Дефне вздергивает бровь:
– Случайность?
– Именно. Знаю, выглядит так, будто я какая-то невероятно талантливая шахматистка, но я вообще не играю. Сойер, должно быть, запаниковал и… – Я замолкаю, потому что Дефне заливисто смеется. Судя по всему, я сказала что-то очень забавное.
– Ты хочешь сказать, что текущий чемпион мира по шахматам, а также чемпион мира по быстрым шахматам взял и запаниковал?
Я сжимаю губы:
– Даже у чемпионов бывают плохие месяцы.
– Сомневаюсь. На прошлой неделе он выиграл чемпионат Швеции по шахматам.
– Ну, – продолжаю упираться я, – он устал от всех этих побед и…
– Подруга, остановись. – Дефне делает шаг вперед, и до меня доносится приятный аромат цитрусов, смешанный с табаком. – Ты победила лучшего игрока в мире. Ты обвела его вокруг пальца своей игрой – например, вот этот твой финт? Как ты выбралась из ловушки? Твоя королева? Перестань принижать себя и признайся: Нолан вряд ли стал бы сдерживаться в своей игре. Думаешь, хоть кто-нибудь стал бы?
Дефне кричит. Краем глаза замечаю, как миссис Абебе, моя соседка, не отрываясь смотрит на нас из своего двора. В ее глазах ясно читается: «Нужна помощь?» Я осторожно качаю головой. Дефне похожа на страстную, громкоголосую чирлидершу. Думаю, она мне даже нравится, несмотря на то что пришла обсудить шахматы.
– Вряд ли я первая победила Сойера, – говорю я. На самом деле я знаю, что это не так. Я изучала его партии, когда еще… интересовалась шахматами. Антонов – Сойер, 2013-й, Рим. Сойер – Шанкар, 2016-й, Сиэтл. Энтони – Сойер, 2012-й…
– Нет, но такого давно не было. И, проигрывая, он делает глупые ошибки. Только сейчас не тот случай, насколько я могу судить. Ты просто была… лучше.
– Я не…
– И не то чтобы это твоя первая шахматная победа.

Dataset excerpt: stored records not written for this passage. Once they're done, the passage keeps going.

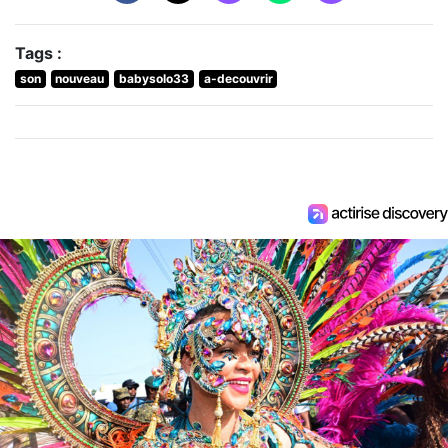
Tags :
son
nouveau
babysolo33
a-decouvrir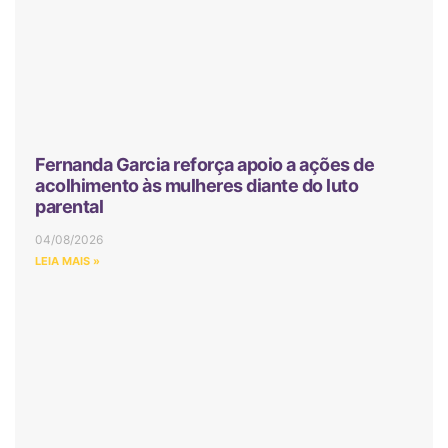
Fernanda Garcia reforça apoio a ações de
acolhimento às mulheres diante do luto
parental
04/08/2026
LEIA MAIS »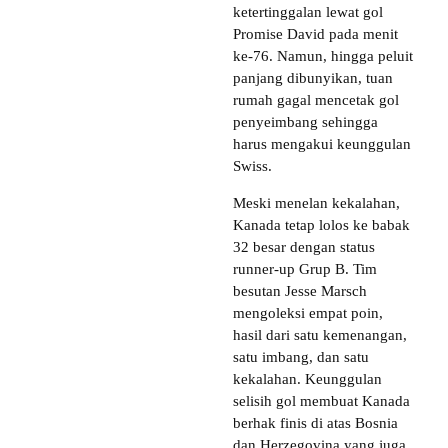
ketertinggalan lewat gol
Promise David pada menit
ke-76. Namun, hingga peluit
panjang dibunyikan, tuan
rumah gagal mencetak gol
penyeimbang sehingga
harus mengakui keunggulan
Swiss.
Meski menelan kekalahan,
Kanada tetap lolos ke babak
32 besar dengan status
runner-up Grup B. Tim
besutan Jesse Marsch
mengoleksi empat poin,
hasil dari satu kemenangan,
satu imbang, dan satu
kekalahan. Keunggulan
selisih gol membuat Kanada
berhak finis di atas Bosnia
dan Herzegovina yang juga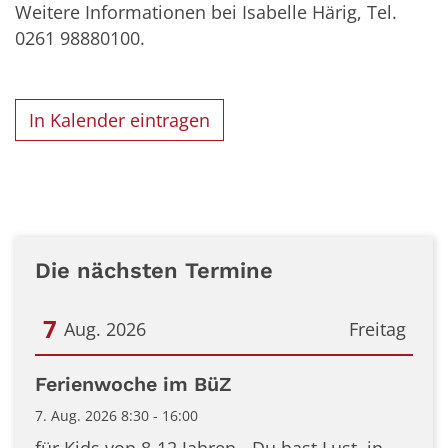
Weitere Informationen bei Isabelle Härig, Tel.
0261 98880100.
In Kalender eintragen
Die nächsten Termine
7
Aug. 2026
Freitag
Datum: 7. August 2026
Ferienwoche im BüZ
7. Aug. 2026 8:30 - 16:00
für Kids von 8-12 Jahren - Du hast Lust, in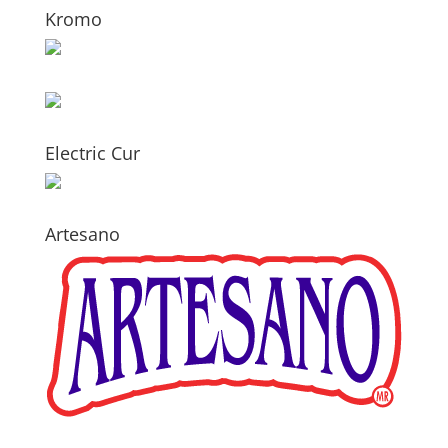
Kromo
Electric Cur
Artesano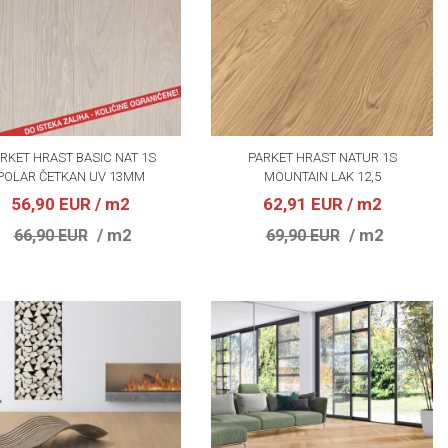
RKET HRAST BASIC NAT 1S
PARKET HRAST NATUR 1S
POLAR ČETKAN UV 13MM
MOUNTAIN LAK 12,5
56,90 EUR
/ m2
62,91 EUR
/ m2
/ m2
/ m2
66,90 EUR
69,90 EUR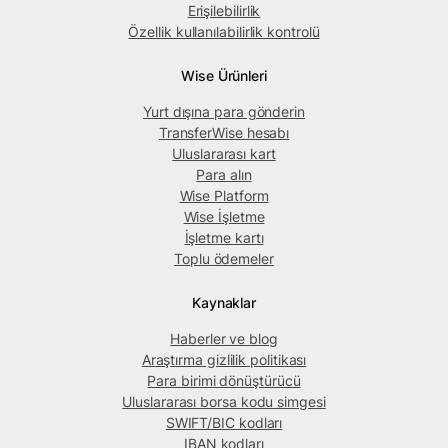
Erişilebilirlik
Özellik kullanılabilirlik kontrolü
Wise Ürünleri
Yurt dışına para gönderin
TransferWise hesabı
Uluslararası kart
Para alın
Wise Platform
Wise İşletme
İşletme kartı
Toplu ödemeler
Kaynaklar
Haberler ve blog
Araştırma gizlilik politikası
Para birimi dönüştürücü
Uluslararası borsa kodu simgesi
SWIFT/BIC kodları
IBAN kodları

Я в растерянности трясу головой:
– Что ты имеешь в виду?
– Ну, я немного погуглила и… – Дефне смотрит в экран телефона. У нее чехол с изображением Галактики и надписью «Шах и мат!». – Я нашла статьи о том, как ты побеждала в местных чемпионатах, и фотографии, где ты с завязанными глазами проводишь сеансы одновременной игры. Кстати, ты была очаровательным ребенком. Я даже удивлена, что ты не участвовала в больших турнирах, потому что ты бы там всех порвала.
Я вспыхиваю.
– Моя мама этого не хотела, – выпаливаю я, сама не знаю почему.
Глаза Дефне расширяются.
– Твоя мама не поддерживает твою любовь к шахматам?
– Нет, ничего подобного. Она просто…
Мама обожала мои игры. Она даже выучила правила, чтобы понимать мою бесконечную болтовню о шахматах. Однако не собиралась уступать отцу. Большую часть моего детства самой горячей темой в доме Гринлифов была убежденность отца в том, что ребенок, который настолько хорош в счете и запоминании идей, должен стать профессиональным игроком. Мама отвечала, что не хочет, чтобы я с раннего возраста находилась в гиперконкурентной среде, где каждый сам за себя. В такие моменты из ниоткуда возникала Сабрина и равнодушным тоном спрашивала: «Когда вы закончите спорить о своей любимой дочери, может, уже пообедаем?» В итоге родители договорились, что я начну соревноваться в больших турнирах, когда мне исполнится четырнадцать.
Но когда мне стукнуло четырнадцать, все изменилось.
– Мне было неинтересно.
– Понимаю. Ты дочь Арчи Гринлифа, верно? Думаю, я с ним встречалась…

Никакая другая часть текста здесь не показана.